High Negative Investor Sentiment Usually Signals That the Time to Buy Stocks Is Near
This is one of the ideas that many investors can simply not wrap their heads around, but is a very important principle to understand if you plan on making some above-average gains in the stock market. When everyone is bearish, that usually means that it is time to buy; and when everyone is bullish, that usually means that it is time to sell.
How can this be? Wouldn't it stand to logic that if people were optimistic about the stock market that it would continue to trade higher, and if they were mostly pessimistic it would continue to trade lower?
This relates to the principle that we have talked about before; the herd is usually wrong. When the herd is selling stocks in a panic, this will almost always signal a bottom, and when they are buying in a frenzy, this will normally signal a top. Back in the early months of 2000, EVERYONE was getting into the stock market (and especially tech stocks) with almost every penny that they had. The stock market was a national obsession. Investor sentiment was ridiculously high; people were saying that Nasdaq 10k was a certainty, and that it was just a matter of time. To many market-watchers, this frenzied level of buying was a clear indication that the market was about to blow up, and it did. Reversely, when everyone was panic dumping their shares after 9/11 and investor sentiment was in the tank, this was proven to be a great time to load up on shares in just about every company. These are two extreme examples, but they illustrate the point that the herd is usually wrong, and if you become a contrarian, you will generally do fairly well.

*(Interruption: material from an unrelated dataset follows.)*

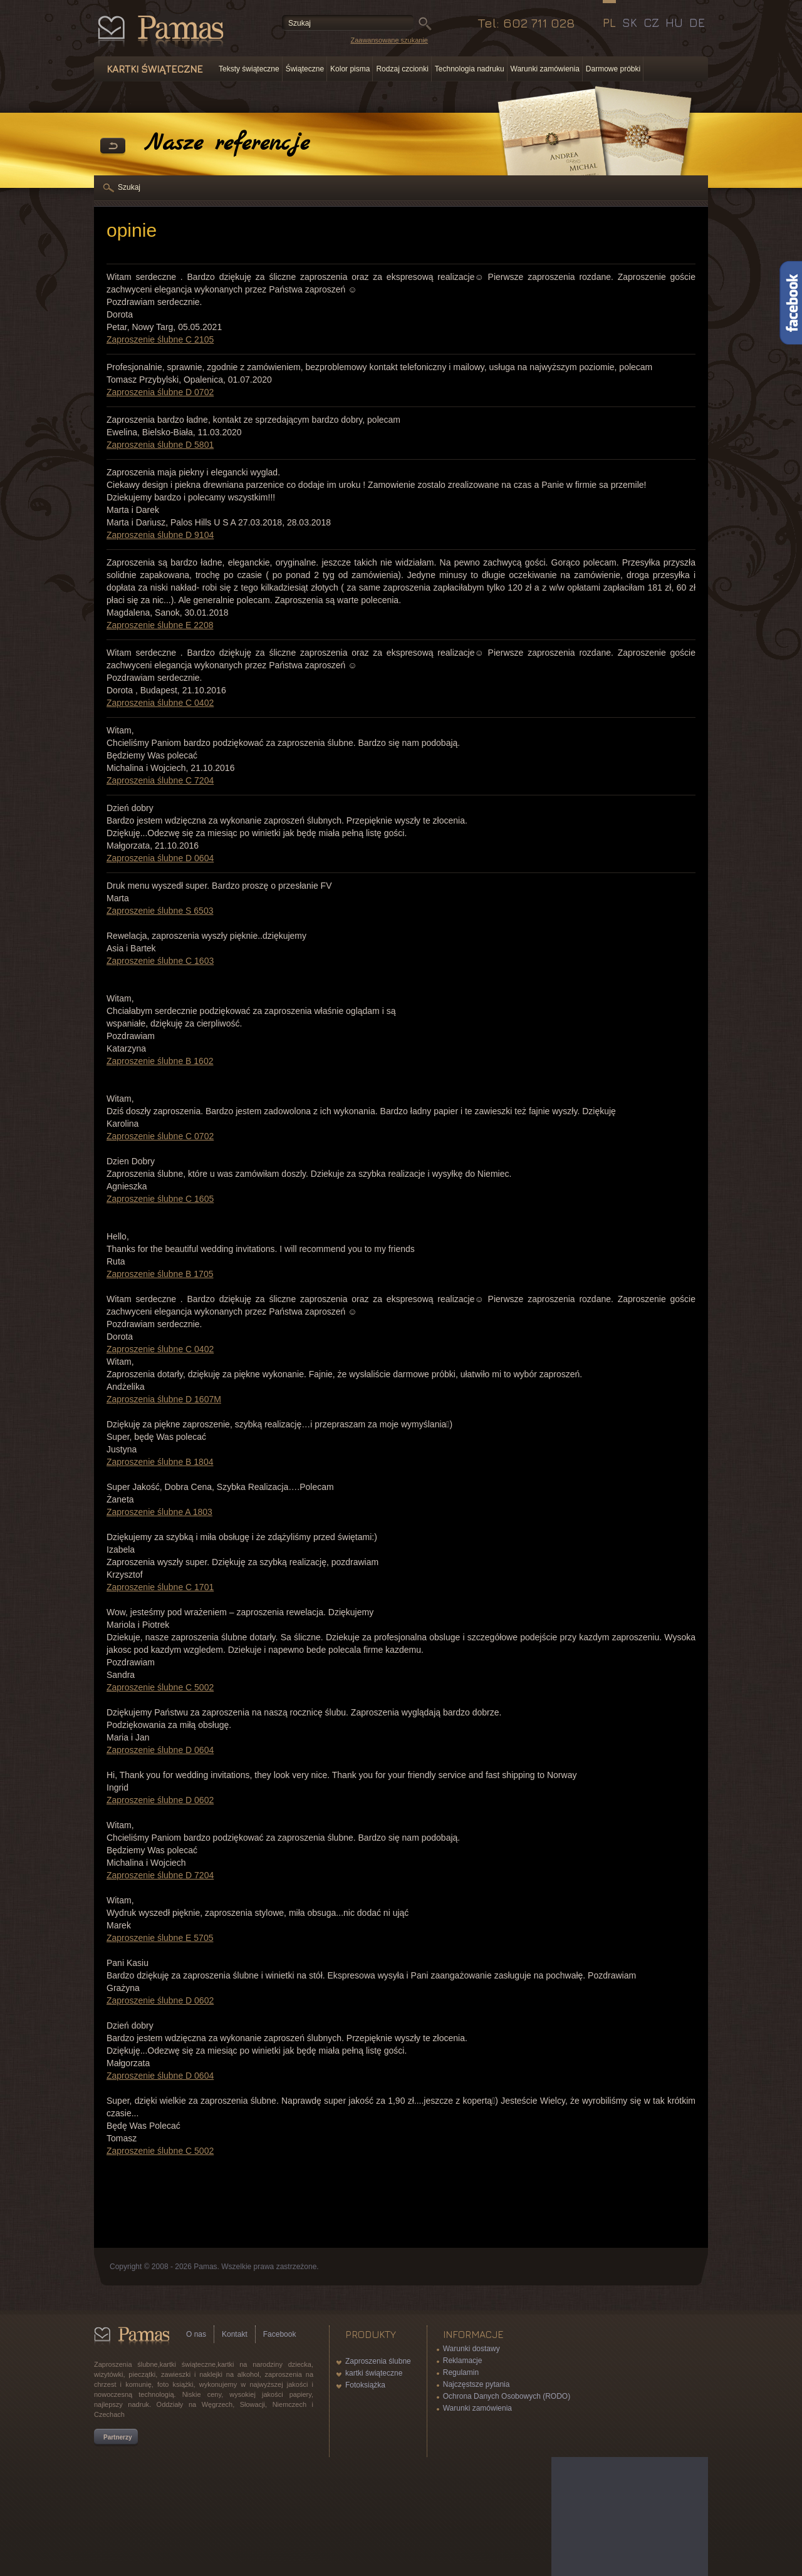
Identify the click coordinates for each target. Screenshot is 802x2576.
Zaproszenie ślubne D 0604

The thing is, pending bad news gets factored into share prices well ahead of the bad news actually taking place (unless it is an unexpected, unforeseen event.) Let's take January 2008 as an example. Right now, many economists are predicting that the US will enter a recession. People hear this and think "Oh man, my shares are REALLY going to take a dive once we actually enter the recession." This isn't the case though. These stocks are taking hits right now because the market is factoring in the great likelihood of a recession. When the recession actually comes, investor sentiment will be extremely low, however the recession will have already been factored into the share price of many companies. Brighter times will be forecast, the stocks will pull out of their tailspin and start to trade higher when talk of a recession still fills the evening news.
Remember; the herd is usually wrong. Don't be a sheep. Be a wolf.